In regular (non-MP) loopback enable/disable paths, threshold logic uses a
hardcoded user_td baseline and does not rollback counters when HW enable
fails.

Use a TD-capability-aware baseline for user_td transitions, and rollback
user_td/qps accounting if mlx5_nic_vport_update_local_lb() fails.

Per review, keep MP helper behavior unchanged.

Fixes: 08aae7860450 ("RDMA/mlx5: Fix vport loopback forcing for MPV device")
Signed-off-by: Prathamesh Deshpande <prathameshdeshpande7@gmail.com>
---
 drivers/infiniband/hw/mlx5/main.c | 21 ++++++++++++++++++---
 1 file changed, 18 insertions(+), 3 deletions(-)

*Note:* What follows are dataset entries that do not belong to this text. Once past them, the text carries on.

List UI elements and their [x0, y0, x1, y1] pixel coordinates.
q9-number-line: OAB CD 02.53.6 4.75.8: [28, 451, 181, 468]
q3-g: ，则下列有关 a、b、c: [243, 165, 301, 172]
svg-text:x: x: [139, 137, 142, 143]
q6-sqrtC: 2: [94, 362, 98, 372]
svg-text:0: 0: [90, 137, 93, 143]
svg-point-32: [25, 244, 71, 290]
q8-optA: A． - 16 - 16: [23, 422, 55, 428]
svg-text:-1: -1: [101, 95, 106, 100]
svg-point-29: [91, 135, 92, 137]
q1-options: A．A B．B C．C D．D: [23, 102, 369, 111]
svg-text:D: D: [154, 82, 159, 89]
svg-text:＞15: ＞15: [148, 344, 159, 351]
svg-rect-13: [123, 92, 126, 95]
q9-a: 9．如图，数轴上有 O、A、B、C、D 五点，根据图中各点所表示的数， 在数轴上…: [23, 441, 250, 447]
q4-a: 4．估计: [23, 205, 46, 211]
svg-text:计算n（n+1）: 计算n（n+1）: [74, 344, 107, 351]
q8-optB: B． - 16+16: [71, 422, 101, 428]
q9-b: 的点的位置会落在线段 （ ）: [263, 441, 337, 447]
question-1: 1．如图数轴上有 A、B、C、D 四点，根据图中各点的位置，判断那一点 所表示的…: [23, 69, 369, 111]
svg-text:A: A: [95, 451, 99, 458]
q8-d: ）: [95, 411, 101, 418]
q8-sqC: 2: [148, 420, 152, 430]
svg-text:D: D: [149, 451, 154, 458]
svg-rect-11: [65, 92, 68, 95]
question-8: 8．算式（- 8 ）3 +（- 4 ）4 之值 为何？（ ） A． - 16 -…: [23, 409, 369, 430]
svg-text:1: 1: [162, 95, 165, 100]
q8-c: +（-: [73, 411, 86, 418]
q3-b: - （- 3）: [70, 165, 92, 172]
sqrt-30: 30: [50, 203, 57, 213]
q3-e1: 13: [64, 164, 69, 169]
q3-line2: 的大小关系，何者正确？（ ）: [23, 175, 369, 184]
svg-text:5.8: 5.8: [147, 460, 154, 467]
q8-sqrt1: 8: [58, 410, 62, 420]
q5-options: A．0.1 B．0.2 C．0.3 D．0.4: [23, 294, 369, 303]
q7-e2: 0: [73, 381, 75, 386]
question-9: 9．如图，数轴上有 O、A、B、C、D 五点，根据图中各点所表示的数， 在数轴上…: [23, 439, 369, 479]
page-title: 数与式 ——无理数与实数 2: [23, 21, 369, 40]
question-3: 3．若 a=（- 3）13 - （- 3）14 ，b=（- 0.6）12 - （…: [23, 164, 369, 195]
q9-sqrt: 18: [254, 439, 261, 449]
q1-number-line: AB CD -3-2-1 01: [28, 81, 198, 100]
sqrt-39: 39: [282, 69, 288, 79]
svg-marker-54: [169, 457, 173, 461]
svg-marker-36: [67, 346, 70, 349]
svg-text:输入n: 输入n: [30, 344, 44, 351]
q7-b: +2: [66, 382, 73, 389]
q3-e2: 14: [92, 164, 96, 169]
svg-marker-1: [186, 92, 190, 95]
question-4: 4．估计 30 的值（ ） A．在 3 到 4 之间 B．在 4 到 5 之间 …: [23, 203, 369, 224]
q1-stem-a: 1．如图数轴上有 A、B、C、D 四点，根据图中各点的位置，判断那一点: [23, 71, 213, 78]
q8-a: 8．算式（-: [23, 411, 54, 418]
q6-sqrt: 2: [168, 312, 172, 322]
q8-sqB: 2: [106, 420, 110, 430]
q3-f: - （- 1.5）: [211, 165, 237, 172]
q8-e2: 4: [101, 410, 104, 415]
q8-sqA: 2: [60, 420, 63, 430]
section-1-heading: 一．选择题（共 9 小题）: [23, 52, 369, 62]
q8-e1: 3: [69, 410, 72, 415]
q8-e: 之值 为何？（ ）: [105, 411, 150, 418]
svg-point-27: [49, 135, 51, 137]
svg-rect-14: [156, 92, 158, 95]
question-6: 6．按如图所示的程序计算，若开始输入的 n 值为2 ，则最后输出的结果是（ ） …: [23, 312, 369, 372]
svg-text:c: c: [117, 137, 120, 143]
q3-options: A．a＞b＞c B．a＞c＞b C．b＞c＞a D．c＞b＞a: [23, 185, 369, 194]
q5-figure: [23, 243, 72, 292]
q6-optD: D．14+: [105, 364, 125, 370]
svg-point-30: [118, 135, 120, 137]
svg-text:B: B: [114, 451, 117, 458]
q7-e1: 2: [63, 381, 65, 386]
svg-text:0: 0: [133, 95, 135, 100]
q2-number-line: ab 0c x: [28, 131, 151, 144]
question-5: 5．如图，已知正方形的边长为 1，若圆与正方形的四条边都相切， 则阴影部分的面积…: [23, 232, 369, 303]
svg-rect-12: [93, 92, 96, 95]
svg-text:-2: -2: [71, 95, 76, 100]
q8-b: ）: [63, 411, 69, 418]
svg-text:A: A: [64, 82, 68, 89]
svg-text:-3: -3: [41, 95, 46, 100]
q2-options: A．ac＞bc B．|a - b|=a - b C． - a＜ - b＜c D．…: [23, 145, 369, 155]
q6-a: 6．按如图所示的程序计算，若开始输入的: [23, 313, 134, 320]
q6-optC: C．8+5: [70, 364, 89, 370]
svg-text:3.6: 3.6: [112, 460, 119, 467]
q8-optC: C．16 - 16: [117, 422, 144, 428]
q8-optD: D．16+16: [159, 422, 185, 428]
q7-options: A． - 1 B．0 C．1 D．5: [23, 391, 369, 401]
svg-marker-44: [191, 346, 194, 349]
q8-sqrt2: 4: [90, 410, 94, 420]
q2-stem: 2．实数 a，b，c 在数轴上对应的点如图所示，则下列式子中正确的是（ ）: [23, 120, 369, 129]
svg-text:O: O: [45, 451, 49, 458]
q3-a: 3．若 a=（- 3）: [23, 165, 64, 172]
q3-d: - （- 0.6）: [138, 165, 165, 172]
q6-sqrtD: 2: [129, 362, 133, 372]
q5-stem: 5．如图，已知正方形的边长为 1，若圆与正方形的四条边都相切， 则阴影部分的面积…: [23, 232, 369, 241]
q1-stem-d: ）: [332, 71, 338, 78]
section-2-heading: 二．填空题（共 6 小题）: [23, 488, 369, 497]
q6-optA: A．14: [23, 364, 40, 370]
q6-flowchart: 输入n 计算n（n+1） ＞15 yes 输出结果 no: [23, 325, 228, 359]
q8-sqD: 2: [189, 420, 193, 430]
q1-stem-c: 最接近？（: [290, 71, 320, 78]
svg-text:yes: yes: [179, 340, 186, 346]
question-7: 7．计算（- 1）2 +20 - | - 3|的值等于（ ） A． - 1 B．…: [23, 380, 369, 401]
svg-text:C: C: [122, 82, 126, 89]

diff --git a/drivers/infiniband/hw/mlx5/main.c b/drivers/infiniband/hw/mlx5/main.c
index f6d9841c2bcf..eda578029d28 100644
--- a/drivers/infiniband/hw/mlx5/main.c
+++ b/drivers/infiniband/hw/mlx5/main.c
@@ -2005,8 +2005,14 @@ static void mlx5_ib_disable_lb_mp(struct mlx5_core_dev *master,
 	lb_state->force_enable = false;
 }
 
+static inline u32 mlx5_ib_lb_td_base(struct mlx5_core_dev *mdev)
+{
+	return MLX5_CAP_GEN(mdev, log_max_transport_domain) ? 1 : 0;
+}
+
 int mlx5_ib_enable_lb(struct mlx5_ib_dev *dev, bool td, bool qp)
 {
+	u32 td_base = mlx5_ib_lb_td_base(dev->mdev);
 	int err = 0;
 
 	if (dev->lb.force_enable)
@@ -2018,11 +2024,18 @@ int mlx5_ib_enable_lb(struct mlx5_ib_dev *dev, bool td, bool qp)
 	if (qp)
 		dev->lb.qps++;
 
-	if (dev->lb.user_td == 2 ||
+	if (dev->lb.user_td == td_base + 1 ||
 	    dev->lb.qps == 1) {
 		if (!dev->lb.enabled) {
 			err = mlx5_nic_vport_update_local_lb(dev->mdev, true);
-			dev->lb.enabled = true;
+			if (err) {
+				if (td)
+					dev->lb.user_td--;
+				if (qp)
+					dev->lb.qps--;
+			} else {
+				dev->lb.enabled = true;
+			}
 		}
 	}
 
@@ -2033,6 +2046,8 @@ int mlx5_ib_enable_lb(struct mlx5_ib_dev *dev, bool td, bool qp)
 
 void mlx5_ib_disable_lb(struct mlx5_ib_dev *dev, bool td, bool qp)
 {
+	u32 td_base = mlx5_ib_lb_td_base(dev->mdev);
+
 	if (dev->lb.force_enable)
 		return;
 
@@ -2042,7 +2057,7 @@ void mlx5_ib_disable_lb(struct mlx5_ib_dev *dev, bool td, bool qp)
 	if (qp)
 		dev->lb.qps--;
 
-	if (dev->lb.user_td == 1 &&
+	if (dev->lb.user_td <= td_base &&
 	    dev->lb.qps == 0) {
 		if (dev->lb.enabled) {
 			mlx5_nic_vport_update_local_lb(dev->mdev, false);
-- 
2.43.0


^ permalink raw reply related	[flat|nested] 3+ messages in thread

end of thread, other threads:[~2026-05-10 22:23 UTC | newest]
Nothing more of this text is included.